Después del quemazón, Luisa había vuelto a la habitación y la abubilla ya no estaba. Luisa les dijo a sus nietos que era el famoso Pajarito Pinzón, espía de sus majestades de Oriente, que seguramente habría venido a ver cómo se habían portado todos. Aún faltaban dos semanas para los Reyes, el árbol estaba puesto y sus nietos no pasaban la Nochebuena en casa de Luisa, se iban con su otra abuela. Ese era el pacto, y a Luisa le parecía bien, siempre y cuando todos sus hijos estuvieran con ella para despedir el año.

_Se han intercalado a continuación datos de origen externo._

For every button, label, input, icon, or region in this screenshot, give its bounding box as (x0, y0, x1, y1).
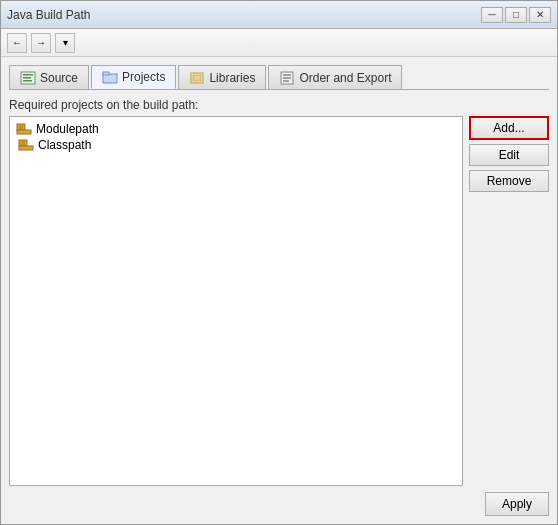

Al rito de las uvas habían ido incorporando alguno que otro: como su hijo había tenido una novia italiana, un año habían hecho lo de cenar lentejas; habían hecho lo de la cuenta atrás –un poco yanqui para el gusto de Luisa, pero una hace casi de todo por los hijos– porque su hijo pequeño estaba haciendo una tesis sobre cine y comedia romántica, había empezado con Stanley Cavell y su análisis de la comedia de enredo del Hollywood dorado y había llegado hasta Cuando Harry encontró a Sally. Un año se retrasaron tanto con la cena que primero se comieron las uvas y luego cenaron. Hubo otra vez en que se quedaron sin uvas y la amiga portuguesa de su hija que ese año cenaba con ellos le dijo que Portugal lo hacían con pasas, que sí encontraron a granel y en abundancia. Mientras preparaban la cena, sus nietos solían tocar al piano algunos villancicos, pero con las letras cambiadas: Santa Claus era un viejo despistado que traía los regalos del año pasado en su versión de Feliz Navidad, Los peces en el río se convertía en una carrera liderada por la Virgen María. Luisa pensaba que si su madre estuviera un poco mejor, quizá se ofendiera por la gamberrada, ahora decía que ella no conocía esa letra y luego se reía y aplaudía.
La abubilla pasó el invierno en casa de Luisa sin que nadie advirtiera su presencia. En primavera salió de su escondite y se posó en la misma esquina del armario en la que se había posado cuando Luisa la vio. Se miraron y Luisa la saludó con entusiasmo, el pájaro agachó la cabeza rápidamente y Luisa pensó que era un gesto hacia ella. Esta vez no le hablaría a nadie de ella, le susurró. El sol entraba por la ventana y Luisa imaginó los almendros en flor.